There is a subtle classism in the “wives stay at home” command, but Driscoll makes it outright obvious with his commands that fathers provide in ways that are open only to the echelons of the upper-middle class and higher. Systemic oppressions (like racist zoning codes that prevent black families from renting in certain neighborhoods and historic poverty repeating itself throughout generations) are ignored outright in favor of blaming fathers for a failure to provide. Indeed, no other factors are considered besides a man’s unwillingness to embrace God as a Lord and Savior – on page 40, Driscoll refers to impoverished men as “lazy” and says that they “hate children by their actions.” In Driscoll’s world, no matter how good of a father you may be in terms of being a spiritual guide, in terms of helping your children become a solid, healthy adult, it is all folly if you are unable to provide in extravagant and ridiculous ways.
I almost can’t believe that I need to write it down, but this is directly contrary to the life the original apostles and the first century Christians lived. Providing for generations upon generations was not a concern post-Jesus - partly because they believed in the immediacy of Jesus’s return, but also because they found riches to be a distraction to living a Gospel centered-life. Many scholars point to Paul’s rules about modesty (1 Peter 3:3) and about communion (1 Corinthian 11) were explicitly about being ostentatious about riches to the point of actively harming those who are poor. With the communion meal in Paul’s time, the Lord’s Supper was not the cracker and wine we use in symbols today, but it was an actual meal, provided by those who had the ability to provide. Unfortunately, as Paul addresses in 1 Corinthians, many of those who provided the meal were eating it before those who were poor and hungry had the chance to eat. Paul puts a stop to this practice, arguing for generosity, saying in quite harsh terms:
“Don’t you have homes to eat and drink in? Or do you despise the church of God by humiliating those who have nothing? What shall I say to you? Shall I praise you? Certainly not in this matter!”

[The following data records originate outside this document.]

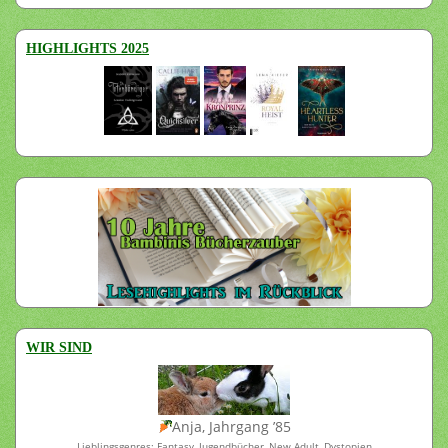
HIGHLIGHTS 2025
WIR SIND
Anja, Jahrgang ’85
Lieblingsgenres: Fantasy, Jugendbücher, New Adult, Dystopien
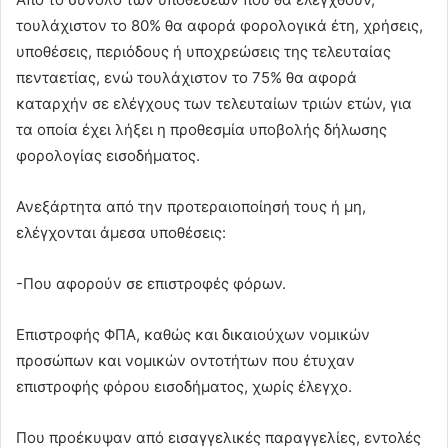
τουλάχιστον το 80% θα αφορά φορολογικά έτη, χρήσεις,
υποθέσεις, περιόδους ή υποχρεώσεις της τελευταίας
πενταετίας, ενώ τουλάχιστον το 75% θα αφορά
καταρχήν σε ελέγχους των τελευταίων τριών ετών, για
τα οποία έχει λήξει η προθεσμία υποβολής δήλωσης
φορολογίας εισοδήματος.
Ανεξάρτητα από την προτεραιοποίησή τους ή μη,
ελέγχονται άμεσα υποθέσεις:
-Που αφορούν σε επιστροφές φόρων.
Επιστροφής ΦΠΑ, καθώς και δικαιούχων νομικών
προσώπων και νομικών οντοτήτων που έτυχαν
επιστροφής φόρου εισοδήματος, χωρίς έλεγχο.
Που προέκυψαν από εισαγγελικές παραγγελίες, εντολές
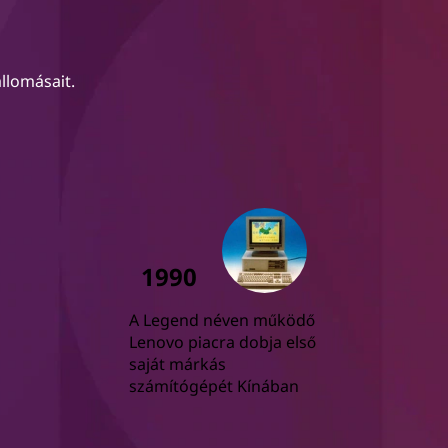
llomásait.
1990
A Legend néven működő
Lenovo piacra dobja első
saját márkás
számítógépét Kínában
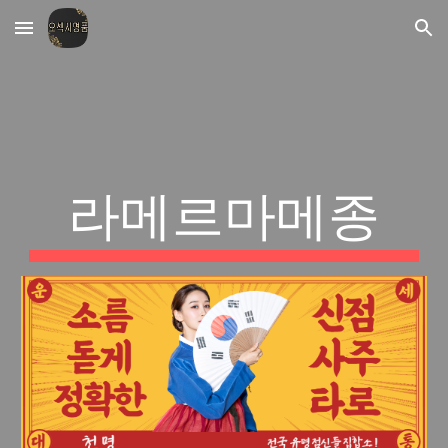
Skip to main content
Skip to navigation
라메르마메종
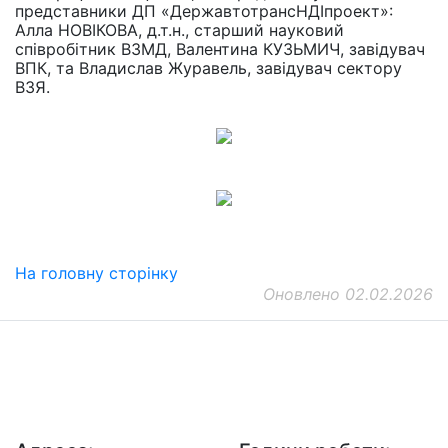
представники ДП «ДержавтотрансНДІпроект»:
Алла НОВІКОВА, д.т.н., старший науковий
співробітник ВЗМД, Валентина КУЗЬМИЧ, завідувач
ВПК, та Владислав Журавель, завідувач сектору
ВЗЯ.
На головну сторінку
Оновлено 02.02.2026
ДП "ДержавтотрансНДІпроект"
© 2026 - Insat.org.ua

Driscoll’s classism here is not a mere matter of perpetuating systemic oppressions that distract us from examining institutional structures, but the way in which he issues it as a command creates an unnecessary spiritual burden upon his brothers. If men are not providing ostentatiously, in Driscoll’s world, they are ungodly. This, my friends, is spiritual abuse – no person should be made to feel like less of a Christian because they are unable to pull themselves up by their bootstraps when they do not have boots. Good Christian fathers exist in the worst slums of the world just as they exist in the suburbs of Seattle. To ignore this is to encourage the oppression and harm of one’s Christian family.